Dataset entries |
>>>>
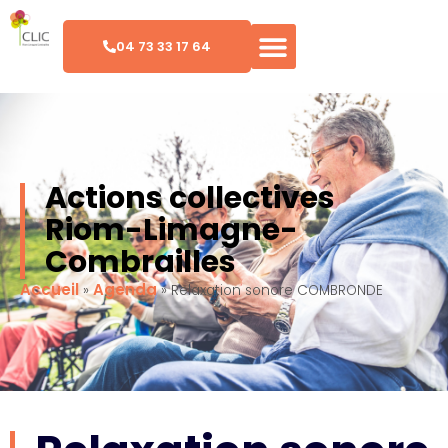
04 73 33 17 64
Actions collectives
Riom-Limagne-
Combrailles
Accueil
Agenda
»
»
Relaxation sonore COMBRONDE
<<<<
What to do |
An exact copy of the listing is required; return it without any pictures.

Worked solution |
04 73 33 17 64
Actions collectives
Riom-Limagne-
Combrailles
Accueil
Agenda
»
»
Relaxation sonore COMBRONDE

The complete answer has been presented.